Transcribed page contents:
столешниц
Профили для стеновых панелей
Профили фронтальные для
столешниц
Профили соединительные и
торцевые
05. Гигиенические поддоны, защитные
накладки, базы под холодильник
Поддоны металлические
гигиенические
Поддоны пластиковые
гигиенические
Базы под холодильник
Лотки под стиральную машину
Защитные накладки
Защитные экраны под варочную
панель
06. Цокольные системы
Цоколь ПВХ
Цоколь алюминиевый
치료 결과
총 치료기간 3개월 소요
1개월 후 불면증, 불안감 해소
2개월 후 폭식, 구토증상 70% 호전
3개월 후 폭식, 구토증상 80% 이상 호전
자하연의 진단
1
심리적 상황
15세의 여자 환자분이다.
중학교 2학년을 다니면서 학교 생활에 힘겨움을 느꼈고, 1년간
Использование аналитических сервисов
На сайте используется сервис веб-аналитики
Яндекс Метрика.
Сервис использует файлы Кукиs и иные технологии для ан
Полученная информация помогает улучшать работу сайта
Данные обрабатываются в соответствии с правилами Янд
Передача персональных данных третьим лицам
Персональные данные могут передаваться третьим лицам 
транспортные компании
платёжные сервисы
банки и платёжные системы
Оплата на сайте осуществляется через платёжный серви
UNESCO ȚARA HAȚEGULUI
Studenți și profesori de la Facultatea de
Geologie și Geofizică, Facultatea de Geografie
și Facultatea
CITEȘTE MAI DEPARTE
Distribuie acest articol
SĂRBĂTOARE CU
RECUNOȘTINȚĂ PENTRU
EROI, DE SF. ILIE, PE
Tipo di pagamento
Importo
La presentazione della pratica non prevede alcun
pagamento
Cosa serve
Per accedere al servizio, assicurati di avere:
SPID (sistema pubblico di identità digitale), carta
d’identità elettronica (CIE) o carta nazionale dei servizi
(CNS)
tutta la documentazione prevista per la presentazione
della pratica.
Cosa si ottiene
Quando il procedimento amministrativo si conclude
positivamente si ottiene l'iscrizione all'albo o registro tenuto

**PROMPT**
Beginning at the line above with "Защитные накладки" and finishing at the line with "Яндекс Метрика.", return each line exactly and return nothing else.

**ANSWER**
Защитные накладки
Защитные экраны под варочную
панель
06. Цокольные системы
Цоколь ПВХ
Цоколь алюминиевый
치료 결과
총 치료기간 3개월 소요
1개월 후 불면증, 불안감 해소
2개월 후 폭식, 구토증상 70% 호전
3개월 후 폭식, 구토증상 80% 이상 호전
자하연의 진단
1
심리적 상황
15세의 여자 환자분이다.
중학교 2학년을 다니면서 학교 생활에 힘겨움을 느꼈고, 1년간
Использование аналитических сервисов
На сайте используется сервис веб-аналитики
Яндекс Метрика.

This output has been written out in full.